Он был просто железный, этот судья. Говорить можно было только, если тебе дадут слово. Ну и когда слово дали Чику, он тут же выдал, что ехать в Валахию была его идея и что он чуть ли не насильно затащил меня в машину. Он рассказал, откуда знал, как заводить машину без ключа, и добавил, что я даже не отличал тормоз от газа. Говорил он полную чушь. Я и сообщил судье, что это полная чушь. А судья сказал на этот раз мне, что мне слова не давали, и где-то на заднем плане послышался стон моего отца.
А потом, выспросив все о машине, судья перешел к самой худшей части – к разговору о нас. То есть тип из интерната подробно рассказал, в какой среде живет Чик. Этот дядька говорил о Чике так, будто его не было рядом, и заявил судье, что у Чика не семья, а последние отбросы общества – хотя и в других выражениях. А потом выступил тип из органов опеки, тот, что приходил к нам домой, и рассказал, что у меня невозможно богатая семья, но в последнее время мной совсем не занимались и совершенно запустили, а родители мои в последнее время тоже ведут себя как последние отбросы общества.
Когда огласили приговор, я вообще удивился, что меня решили не сажать пожизненно. Наоборот, приговора мягче выдумать нельзя: Чика оставляли в интернате, где он до сих пор и был, а меня решено было исправлять путем приобщения к общественно-полезному труду. Серьезно, судья так и сказал. Но, слава богу, он потом объяснил, что это означает. В моем случае имелось в виду, что я должен провести тридцать часов, вытирая задницы психам в дурдоме.
Потом нам еще часами читали нотации, но это, в общем-то, были вполне нормальные нотации. Не такие, как любит загонять мой отец или как в школе, а все такие вещи, что можно подумать, что вообще-то речь идет о жизни и смерти. Я все это очень внимательно слушал, потому что мне показалось, что судья этот не совсем сумасшедший. Наоборот. Он мне показался вполне разумным человеком. Фамилия его Бургмюллер, если это кого-то интересует.
Вот такое у меня было лето. А потом снова началась школа. На двери нашего класса вместо таблички «8 в» повесили табличку «9 в». Больше ничего особо не изменилось. Даже в классе все сидели, как раньше, только задняя парта пустовала. Чика не было.
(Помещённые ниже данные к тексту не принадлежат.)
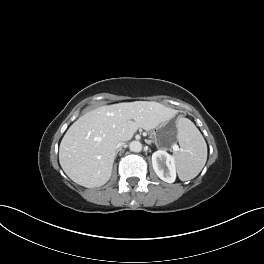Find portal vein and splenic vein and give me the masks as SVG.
<instances>
[{
    "label": "portal vein and splenic vein",
    "mask_w": 264,
    "mask_h": 264,
    "mask_svg": "<svg viewBox=\"0 0 264 264\" xmlns=\"http://www.w3.org/2000/svg\"><path fill=\"white\" fill-rule=\"evenodd\" d=\"M173 150L174 151H178L179 150V147L177 145H173Z\"/></svg>",
    "instance_id": "18ae733b"
}]
</instances>
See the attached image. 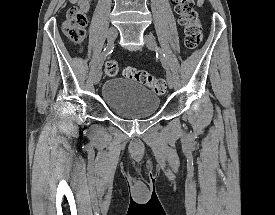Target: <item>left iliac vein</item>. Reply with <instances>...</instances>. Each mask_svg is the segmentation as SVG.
I'll use <instances>...</instances> for the list:
<instances>
[{"label": "left iliac vein", "mask_w": 275, "mask_h": 215, "mask_svg": "<svg viewBox=\"0 0 275 215\" xmlns=\"http://www.w3.org/2000/svg\"><path fill=\"white\" fill-rule=\"evenodd\" d=\"M144 38H145V44H146L147 48L150 50H155L156 49V41H155L154 36H152L150 34H146ZM166 78H167L169 87L173 88L174 87V78H173L172 73L169 70H167Z\"/></svg>", "instance_id": "4c4485c4"}]
</instances>
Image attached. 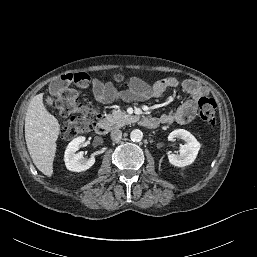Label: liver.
Returning <instances> with one entry per match:
<instances>
[{"instance_id":"obj_1","label":"liver","mask_w":257,"mask_h":257,"mask_svg":"<svg viewBox=\"0 0 257 257\" xmlns=\"http://www.w3.org/2000/svg\"><path fill=\"white\" fill-rule=\"evenodd\" d=\"M60 133L58 120L43 104V94L32 98L25 117V140L33 163L44 175L53 174L56 141Z\"/></svg>"}]
</instances>
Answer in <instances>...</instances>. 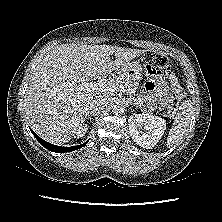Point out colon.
I'll return each mask as SVG.
<instances>
[{
	"mask_svg": "<svg viewBox=\"0 0 222 222\" xmlns=\"http://www.w3.org/2000/svg\"><path fill=\"white\" fill-rule=\"evenodd\" d=\"M148 73L156 74L159 72H168L171 69V61L167 56L161 53H155L149 65L146 67ZM169 88L172 89L173 86L169 84ZM177 112V100L173 98L169 104V114L174 116Z\"/></svg>",
	"mask_w": 222,
	"mask_h": 222,
	"instance_id": "colon-1",
	"label": "colon"
}]
</instances>
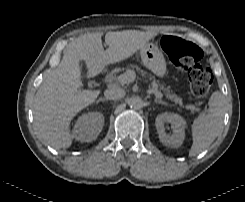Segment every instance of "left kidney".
Segmentation results:
<instances>
[{"mask_svg": "<svg viewBox=\"0 0 245 202\" xmlns=\"http://www.w3.org/2000/svg\"><path fill=\"white\" fill-rule=\"evenodd\" d=\"M169 123L173 129L171 135L166 134L164 124ZM156 129L160 141L171 148H178L185 138L186 121L183 117L175 113H163L156 117Z\"/></svg>", "mask_w": 245, "mask_h": 202, "instance_id": "obj_1", "label": "left kidney"}]
</instances>
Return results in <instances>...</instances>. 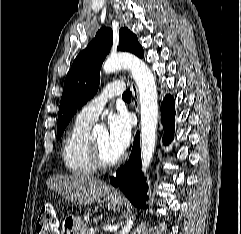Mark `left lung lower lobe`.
I'll return each instance as SVG.
<instances>
[{"mask_svg": "<svg viewBox=\"0 0 241 234\" xmlns=\"http://www.w3.org/2000/svg\"><path fill=\"white\" fill-rule=\"evenodd\" d=\"M175 120L174 99L171 95H166L161 104V122L165 135L163 141L167 144L173 138ZM139 132L135 136L132 152L129 161L116 172V177H112L110 182L125 193L126 197L136 206L143 208L147 200V185L143 180L141 172V152H140Z\"/></svg>", "mask_w": 241, "mask_h": 234, "instance_id": "0a47b994", "label": "left lung lower lobe"}]
</instances>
Первый урок в первый день после летних каникул – Вагенбах. Я на минуту опоздал, но ради праздничка замечания он мне делать не стал. Я еще немного хромал, и царапины на лице и других местах были вполне заметны. Вагенбах только поднял бровь и повернулся к доске писать слово «Бисмарк».
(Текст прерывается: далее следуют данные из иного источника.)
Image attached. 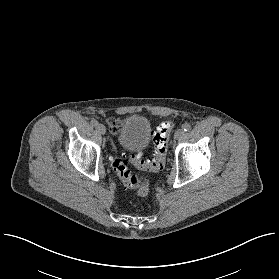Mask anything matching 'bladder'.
<instances>
[{
	"label": "bladder",
	"mask_w": 279,
	"mask_h": 279,
	"mask_svg": "<svg viewBox=\"0 0 279 279\" xmlns=\"http://www.w3.org/2000/svg\"><path fill=\"white\" fill-rule=\"evenodd\" d=\"M151 127L146 117L132 114L117 130L118 143L126 148L144 149L149 145Z\"/></svg>",
	"instance_id": "obj_1"
}]
</instances>
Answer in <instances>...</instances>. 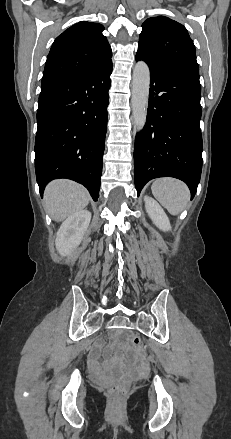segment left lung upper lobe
<instances>
[{
  "label": "left lung upper lobe",
  "instance_id": "5c2ea615",
  "mask_svg": "<svg viewBox=\"0 0 231 439\" xmlns=\"http://www.w3.org/2000/svg\"><path fill=\"white\" fill-rule=\"evenodd\" d=\"M136 56L148 65L199 74L195 46L186 28L168 17L143 23Z\"/></svg>",
  "mask_w": 231,
  "mask_h": 439
}]
</instances>
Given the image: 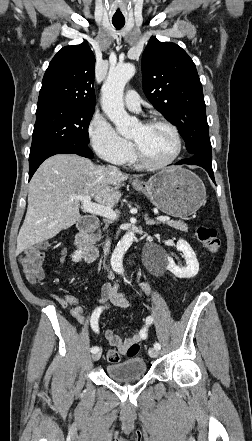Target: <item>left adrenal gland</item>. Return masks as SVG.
<instances>
[{"label": "left adrenal gland", "mask_w": 252, "mask_h": 441, "mask_svg": "<svg viewBox=\"0 0 252 441\" xmlns=\"http://www.w3.org/2000/svg\"><path fill=\"white\" fill-rule=\"evenodd\" d=\"M145 222H146V225H155V224H158V222H156V221H154V220H152V219H149L147 214L145 215Z\"/></svg>", "instance_id": "a2214340"}]
</instances>
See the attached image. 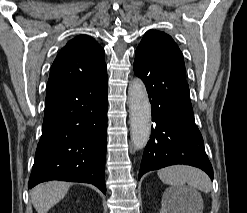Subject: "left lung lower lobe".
<instances>
[{
	"label": "left lung lower lobe",
	"mask_w": 247,
	"mask_h": 213,
	"mask_svg": "<svg viewBox=\"0 0 247 213\" xmlns=\"http://www.w3.org/2000/svg\"><path fill=\"white\" fill-rule=\"evenodd\" d=\"M134 72L146 85L155 122L138 179L151 170L186 164L201 168L213 180V169L194 121L185 65L135 61Z\"/></svg>",
	"instance_id": "left-lung-lower-lobe-1"
}]
</instances>
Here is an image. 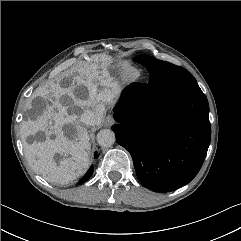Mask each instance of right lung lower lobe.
I'll list each match as a JSON object with an SVG mask.
<instances>
[{"instance_id": "obj_1", "label": "right lung lower lobe", "mask_w": 241, "mask_h": 241, "mask_svg": "<svg viewBox=\"0 0 241 241\" xmlns=\"http://www.w3.org/2000/svg\"><path fill=\"white\" fill-rule=\"evenodd\" d=\"M95 157H97V153L95 154ZM92 173H93V166L90 167V169L87 171L85 176L81 179L80 184L87 181L91 177Z\"/></svg>"}]
</instances>
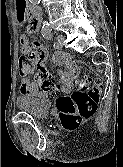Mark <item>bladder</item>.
I'll return each instance as SVG.
<instances>
[{"mask_svg":"<svg viewBox=\"0 0 123 167\" xmlns=\"http://www.w3.org/2000/svg\"><path fill=\"white\" fill-rule=\"evenodd\" d=\"M17 107L35 119L42 120L50 112V102L41 96H20L17 98Z\"/></svg>","mask_w":123,"mask_h":167,"instance_id":"bladder-1","label":"bladder"}]
</instances>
«Гимназиста Чихачёва сегодня на занятиях не будет», – бросил Вагенбах между делом, а почему – он не знал, или просто не сказал. Думаю, не знал.
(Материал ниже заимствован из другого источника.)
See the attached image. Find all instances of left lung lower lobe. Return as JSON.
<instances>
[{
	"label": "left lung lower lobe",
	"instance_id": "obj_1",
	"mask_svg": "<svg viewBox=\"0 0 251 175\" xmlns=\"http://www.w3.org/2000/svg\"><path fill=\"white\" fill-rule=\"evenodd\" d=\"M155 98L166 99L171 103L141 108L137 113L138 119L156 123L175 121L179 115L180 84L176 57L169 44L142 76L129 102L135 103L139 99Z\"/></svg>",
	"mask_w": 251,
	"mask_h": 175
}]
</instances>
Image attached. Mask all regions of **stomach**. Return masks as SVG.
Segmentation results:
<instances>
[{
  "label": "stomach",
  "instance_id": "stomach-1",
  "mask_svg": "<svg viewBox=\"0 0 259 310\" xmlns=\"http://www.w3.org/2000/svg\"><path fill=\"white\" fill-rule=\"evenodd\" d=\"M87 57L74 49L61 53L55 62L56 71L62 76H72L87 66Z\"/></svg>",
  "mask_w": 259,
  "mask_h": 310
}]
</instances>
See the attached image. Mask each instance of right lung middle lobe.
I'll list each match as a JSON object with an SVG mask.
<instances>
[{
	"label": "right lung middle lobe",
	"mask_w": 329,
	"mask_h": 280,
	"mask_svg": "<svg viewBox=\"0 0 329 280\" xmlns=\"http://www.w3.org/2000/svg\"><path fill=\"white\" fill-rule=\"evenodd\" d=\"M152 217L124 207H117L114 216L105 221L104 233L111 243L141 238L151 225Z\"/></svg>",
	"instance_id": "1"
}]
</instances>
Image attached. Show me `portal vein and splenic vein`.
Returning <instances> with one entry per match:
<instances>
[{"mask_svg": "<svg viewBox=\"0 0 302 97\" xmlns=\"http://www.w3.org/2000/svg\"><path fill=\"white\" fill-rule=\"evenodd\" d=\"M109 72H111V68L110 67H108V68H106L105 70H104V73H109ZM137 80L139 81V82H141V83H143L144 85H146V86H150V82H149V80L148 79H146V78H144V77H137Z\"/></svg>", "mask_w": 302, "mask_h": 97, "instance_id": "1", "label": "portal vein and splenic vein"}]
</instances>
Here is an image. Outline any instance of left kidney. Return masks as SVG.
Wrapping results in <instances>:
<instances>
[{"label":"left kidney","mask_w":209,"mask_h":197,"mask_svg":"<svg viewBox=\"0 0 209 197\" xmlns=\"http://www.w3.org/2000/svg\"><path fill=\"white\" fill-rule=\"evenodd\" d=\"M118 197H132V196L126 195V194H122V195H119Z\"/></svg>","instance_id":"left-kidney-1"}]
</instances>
Я оглянулся на пустовавшее место Чика, и мне стало грустно. А потом посмотрел на Татьяну – она сидела с карандашом во рту, вся такая шоколадно-загорелая – и мне стало еще грустнее. Она слушала Вагнебаха, и по ней было не понять, повесила она мою Бейонсе на стенку в своей комнате или смяла рисунок и выкинула в помойку. Татьяна в то утро показалась мне такой красивой, что было страшно трудно не смотреть на нее все время. Но железным усилием воли я все-таки оторвал от нее глаза.
Я как раз изо всех сил старался хоть чуть-чуть заинтересоваться тем, что делал этот самый Бисмарк, когда Ганс положил мне на колено записку. Сначала я держал ее в кулаке, потому что Вагенбах смотрел как раз в мою сторону, а когда взглянул, кому ее надо передать, оказалось, что там написано «Майку». Я даже не мог припомнить, когда в последний раз получал от кого-нибудь записку. Ну, кроме таких, которые все получали: в них пишут «Не смотри вверх, на потолке следы от ботинок!» и прочую ерунду для пятиклашек.